Thump. The bottle lands right in his lap and Justin smirks. "Thanks. I'm sure I'll be fine, brains or not. I'm all brawn and stupid anyways." He twists the bottle off and knocks a pillow back dry, then swallows. "So what's the plans for tonight?"
"I can buy a lot of things like that, but they aren't cheap, and some of them take time. A few pills aren't expensive, and I keep'a couple around for stuff like this, but..." he shrugs at Felix. "I'll give you prices if Justin doesn't heal up." He comes down the rest of the stairs, polishes off his bottle of coke, and then strolls off into his little 'cave' between the bookshelves. There's a hiss that sounds suspiciously like a soda fountain, and then Slug walks back out with a full bottle and glances between the two of them. "I dunno. Gnawer stuff?"
"Gettin' your queen to-- nah, just kiddin'," Felix says to Justin, grinning more toothily, and he nods at Slug. "I know a couple folks," he says, "but don't never hurt to know more. So yeah, lemme know. Plan... I dunno either. Oh, 'cept, right." He sets the bottle on the counter, leaning there as he pulls out his phone and dials. A second or two, and he breaks into a smile. "Hey, doll. You 'bout gettin' off work?" he asks, speaking a little more quietly than he had been.
"Mmm... I love vicodin." Justin says as he lets out a heavy sigh, then rolls his eyes upwards as he stares at hte ceiling for a few moments. "And I wouldn't mind just about anyone sucking me off. Brain or not. Would probably loosen me up some."
"Ain't a Garou alive that don't have sex on the brain," Slug muses to Felix, shaking his head. "If Isabella comes over, we can all clear out to upstairs for a while and give her some time to help you loosen up. He quiets down as Felix gets on the phone, heads into the kitchen, and snags himself a donut that's only slightly moldy.
Felix glances toward the ceiling for a moment himself as he listens to the reply. "Awesome. Do me a favour? Pick me up two Big Mac meals on the way? An' milkshakes. An' whatever you want, 'course." Pause. "Thanks, beautiful. See you in a few." The phone disappears into his pocket once more. "What he said," he agrees, pointing to Slug, and the grin returns, "You oughta call her, give her a chance to take care of you while you're sorely laid low an' shit."
"Naaaah.. if I'm gonna show off my newer and improved dick, I wanna do it sober and not hopped up on vicodin." Justin says as he gives a loopy grin on his face. "I'm six foot tall now I think or something. Maybe a bit taller. Heh... this is awesome. WOoooooOoO..." He trails off as he rubs a hand over his face.
"Good to know your girlfriend delivers," Slug says, with only a tiny bit of tease in his tone.

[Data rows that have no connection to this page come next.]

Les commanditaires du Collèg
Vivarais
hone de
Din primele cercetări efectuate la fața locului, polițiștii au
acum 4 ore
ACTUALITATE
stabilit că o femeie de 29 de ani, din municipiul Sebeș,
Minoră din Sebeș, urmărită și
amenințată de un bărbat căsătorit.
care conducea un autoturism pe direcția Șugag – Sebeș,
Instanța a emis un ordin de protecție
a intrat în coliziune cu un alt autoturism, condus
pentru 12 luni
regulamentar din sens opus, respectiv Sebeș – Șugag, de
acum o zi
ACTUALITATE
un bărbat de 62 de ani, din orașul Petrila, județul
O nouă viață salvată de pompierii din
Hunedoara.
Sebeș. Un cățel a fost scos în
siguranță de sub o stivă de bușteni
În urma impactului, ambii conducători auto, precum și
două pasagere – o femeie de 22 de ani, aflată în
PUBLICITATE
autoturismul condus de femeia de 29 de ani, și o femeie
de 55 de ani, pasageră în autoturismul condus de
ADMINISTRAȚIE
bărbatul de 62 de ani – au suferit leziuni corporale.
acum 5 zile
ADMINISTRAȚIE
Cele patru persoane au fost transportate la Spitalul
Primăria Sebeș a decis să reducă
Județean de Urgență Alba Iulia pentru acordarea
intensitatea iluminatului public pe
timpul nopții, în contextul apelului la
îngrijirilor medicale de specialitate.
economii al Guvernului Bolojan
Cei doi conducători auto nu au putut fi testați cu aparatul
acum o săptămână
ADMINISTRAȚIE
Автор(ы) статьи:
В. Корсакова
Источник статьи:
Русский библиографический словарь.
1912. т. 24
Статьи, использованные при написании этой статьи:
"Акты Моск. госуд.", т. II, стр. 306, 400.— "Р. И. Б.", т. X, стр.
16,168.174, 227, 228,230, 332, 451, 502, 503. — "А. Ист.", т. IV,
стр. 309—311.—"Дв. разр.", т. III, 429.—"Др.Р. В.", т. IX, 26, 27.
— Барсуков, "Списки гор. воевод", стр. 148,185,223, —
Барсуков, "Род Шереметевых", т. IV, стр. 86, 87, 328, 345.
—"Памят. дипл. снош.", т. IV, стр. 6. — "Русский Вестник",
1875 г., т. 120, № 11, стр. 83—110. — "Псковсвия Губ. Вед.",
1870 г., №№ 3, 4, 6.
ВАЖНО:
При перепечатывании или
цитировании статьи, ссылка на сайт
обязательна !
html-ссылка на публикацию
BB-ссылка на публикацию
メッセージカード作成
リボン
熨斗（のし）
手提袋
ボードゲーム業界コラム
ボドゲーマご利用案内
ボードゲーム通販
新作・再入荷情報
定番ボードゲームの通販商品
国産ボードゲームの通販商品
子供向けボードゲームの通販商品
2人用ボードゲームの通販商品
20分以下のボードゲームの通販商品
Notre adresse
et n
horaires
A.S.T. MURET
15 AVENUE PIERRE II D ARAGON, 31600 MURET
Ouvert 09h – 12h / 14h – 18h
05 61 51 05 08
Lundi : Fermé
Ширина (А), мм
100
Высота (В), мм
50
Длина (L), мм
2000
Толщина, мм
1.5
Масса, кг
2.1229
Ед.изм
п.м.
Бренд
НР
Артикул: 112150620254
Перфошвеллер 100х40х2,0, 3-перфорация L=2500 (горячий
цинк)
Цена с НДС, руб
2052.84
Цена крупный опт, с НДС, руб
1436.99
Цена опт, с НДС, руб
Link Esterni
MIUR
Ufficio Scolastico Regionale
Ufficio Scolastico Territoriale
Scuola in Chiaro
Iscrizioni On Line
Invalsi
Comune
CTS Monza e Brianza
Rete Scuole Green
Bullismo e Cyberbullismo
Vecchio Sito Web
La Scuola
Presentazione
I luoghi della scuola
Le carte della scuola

He is, after all, a Garou. And a guy. Gotta bust balls a little bit. He shakes his head at Justin and leans on the counter, his head braced on one of the cabinets. "Maybe we shouldn't have given that to him on an empty stomach."
"She deeeefinitely does," Felix replies, and saunters back over to the couch, soda in hand, to flop there comfortably again. Justin and his woooooos get eyed. "Yeah, maybe so. See if gettin' somethin' in there after makes any difference, I guess."